This article will address the issue of Lejaren Hiller, which has become a topic of great relevance today. For some years now, Lejaren Hiller has aroused great interest in different areas, being the subject of debate, analysis and reflection by experts and scholars. Its influence and impact on today's society has led to numerous studies, research and projects being dedicated to it in various fields, seeking to understand its multiple facets and effects. Therefore, this article aims to explore and delve into the different dimensions that surround Lejaren Hiller, in order to offer a broad and complete vision of this topic that is so relevant today.
Lejaren Arthur Hiller Jr. (February 23, 1924, New York City – January 26, 1994, Buffalo, New York)[1][2][3] was an American composer.
In 1957 he collaborated with Leonard Isaacson on his String Quartet No. 4, Illiac Suite,[3] the first significant use of a computer to compose music. In 1958 Hiller founded the Experimental Music Studios at the University of Illinois at Urbana-Champaign. His notable pupils included composers James Fulkerson, Larry Lake, Ilza Nogueira, David Rosenboom, Margaret Scoville, Michael Ranta, Elliott Sharp, Bernadette Speach and James Tenney. See: List of music students by teacher: G to J#Lejaren Hiller.

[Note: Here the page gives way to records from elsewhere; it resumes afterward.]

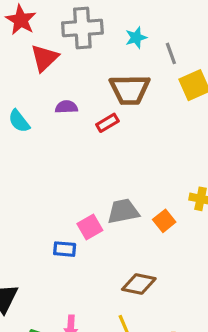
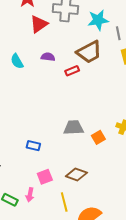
cyan star: (136, 38) -> (98, 20), size x1.5
brown trapezoid: (130, 90) -> (89, 52), turned -36
pink square: (90, 227) -> (45, 177), moved

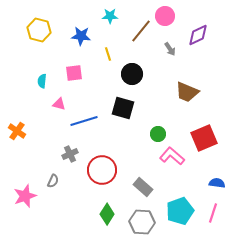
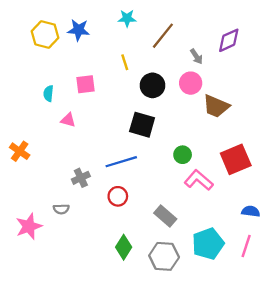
pink circle: (165, 16) -> (191, 83), moved
blue star: (81, 36) -> (79, 30), moved
blue line: (84, 121) -> (121, 162), moved
red circle: (102, 170) -> (118, 196), size x0.6
gray semicircle: (53, 181) -> (61, 209), turned 64

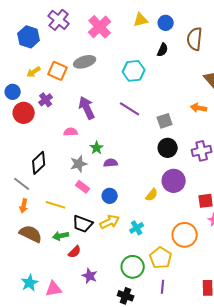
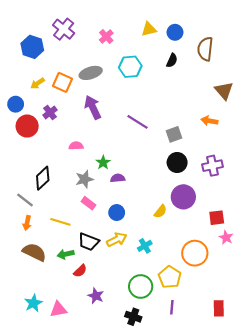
pink cross: (100, 27) -> (106, 36), size x0.6
cyan hexagon: (134, 71) -> (130, 67), moved
purple arrow: (87, 108) -> (93, 107), moved

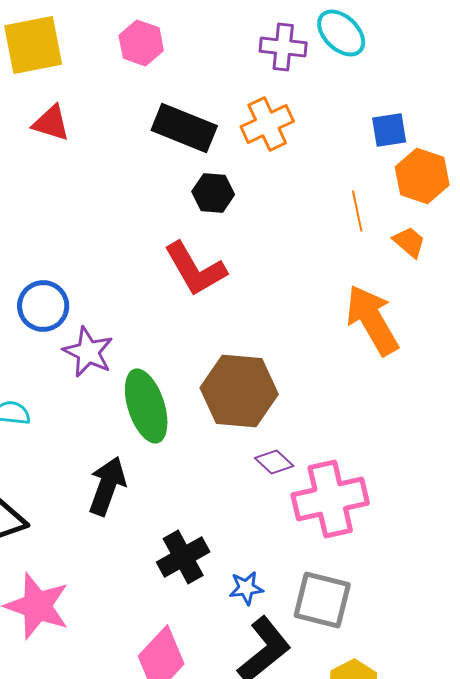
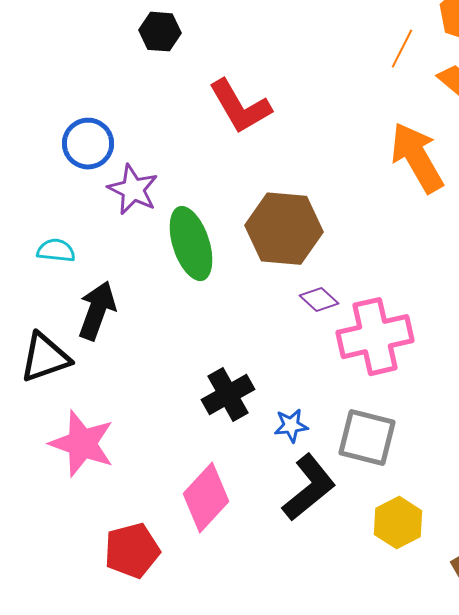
black hexagon: (213, 193) -> (160, 32), moved
orange line: (357, 211) -> (402, 49), turned 39
black arrow: (107, 486) -> (97, 311), moved

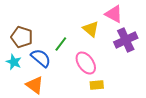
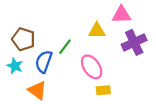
pink triangle: (114, 14) -> (121, 15), turned -30
yellow triangle: (91, 29) -> (97, 31), turned -42
blue semicircle: (41, 58) -> (44, 62), turned -110

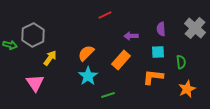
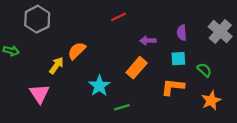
gray hexagon: (33, 35) -> (37, 19), moved
orange semicircle: (86, 53) -> (77, 51), moved
green semicircle: (181, 62) -> (204, 70), turned -40

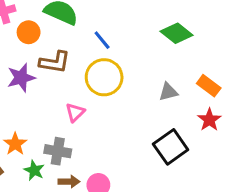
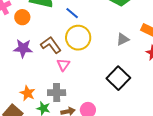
brown L-shape: (55, 62) -> (51, 45), moved, turned -125
purple star: (21, 78) -> (23, 48), turned 30
black square: (171, 147) -> (118, 78), moved

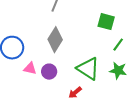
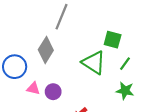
gray diamond: (55, 40) -> (46, 50), moved
green triangle: (88, 69) -> (94, 63), moved

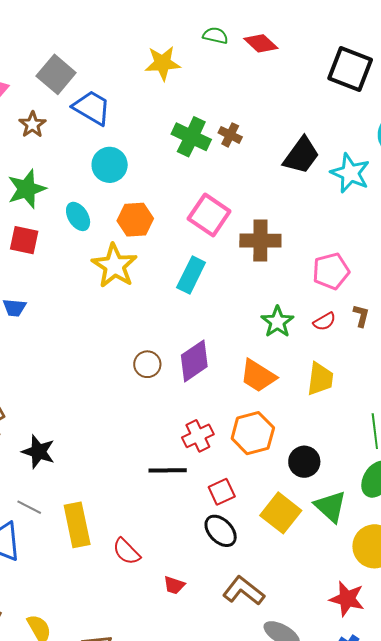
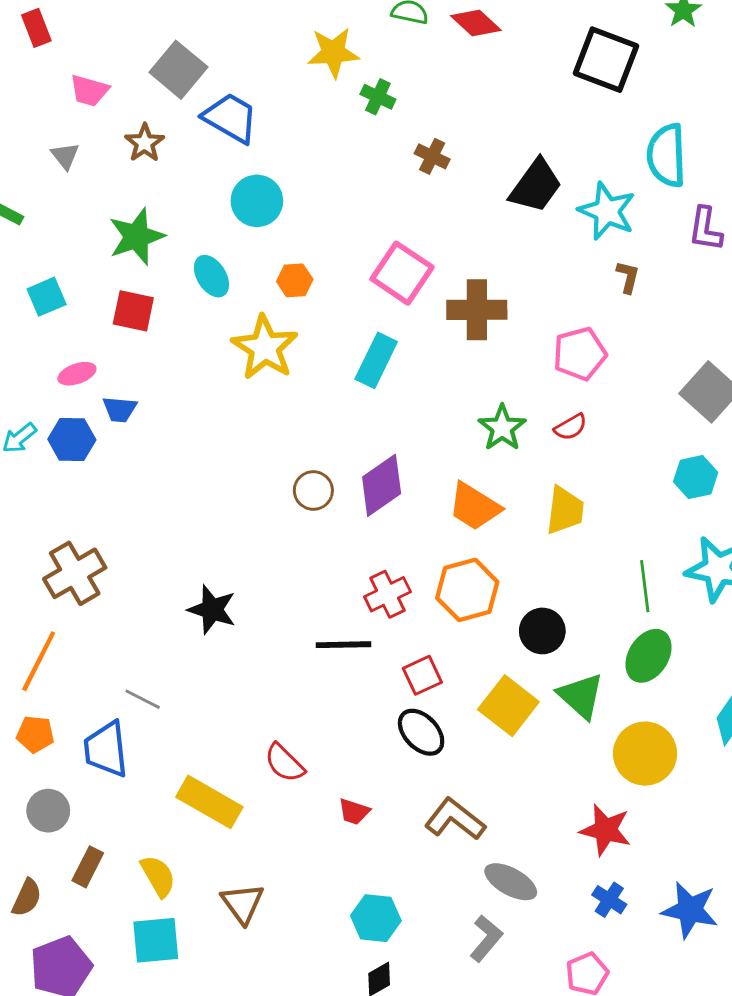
green cross: (191, 137) -> (378, 97), moved, size x0.6
orange hexagon: (135, 220) -> (295, 280), size x0.7
brown L-shape: (361, 316) -> (628, 277), moved
black star: (38, 452) -> (212, 610), moved
yellow rectangle: (77, 525) -> (209, 802), moved, turned -48

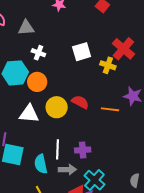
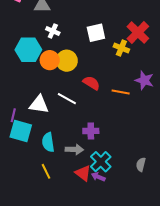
yellow circle: (57, 107) -> (67, 61), moved
white triangle: (29, 114) -> (39, 104), moved
white line: (57, 149) -> (67, 99), moved, turned -66

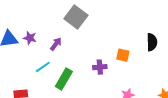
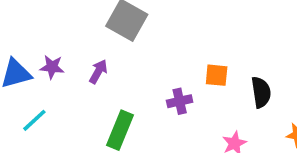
black semicircle: (152, 42) -> (261, 92), moved
cyan line: (43, 67) -> (34, 120), moved

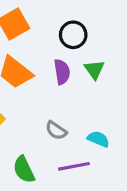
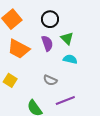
cyan semicircle: (98, 139) -> (70, 59), moved

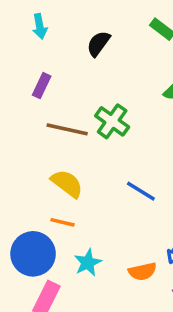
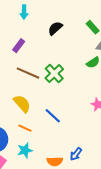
blue line: (141, 191) -> (53, 116), moved
orange line: (63, 222) -> (25, 128), moved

He was originally trained as a chemist, and worked as a research chemist for DuPont in Waynesboro, Virginia (1947–52). He developed the first reliable process for dyeing Orlon and coauthored a popular textbook.[4]

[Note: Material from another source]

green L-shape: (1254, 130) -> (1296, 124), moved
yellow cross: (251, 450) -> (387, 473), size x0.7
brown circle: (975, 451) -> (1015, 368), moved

He played piano, oboe, clarinet, and saxophone as a child. He also studied composition with Roger Sessions and Milton Babbitt while earning his chemistry degree at Princeton University.[2] His father, Lejaren Hiller, Sr., was a well-known art photographer who specialized in historical tableaux.[citation needed]
He wrote an article on the Illiac Suite for Scientific American which garnered a lot of attention from the press, generating a storm of controversy.[5] The musical establishment was so hostile to this interloper scientist that both Baker's Biographical Dictionary of Musicians and the New Grove Dictionary of Music and Musicians refused to include him until shortly before his death.[citation needed]
A majority of Hiller's works after 1957 do not involve computers at all, but might include stochastic music, indeterminacy, serialism, Brahmsian traditionalism, jazz, performance art, folksong and counterpoint mixed together. He also collaborated with John Cage for HPSCHD.[1][2]
He created the MUSICOMP ("MUsic SImulator-Interpreter for COMpositional Procedures") programming language for music composition with Robert Baker in order to create their Computer Cantata (1963).[4][3] In 1968, he joined the faculty at University at Buffalo as Slee Professor of Composition, where he established the school's first computer music facility and co-directed with Lukas Foss at the Center of the Creative and Performing Arts. Illness forced him to retire in 1989.[1][2]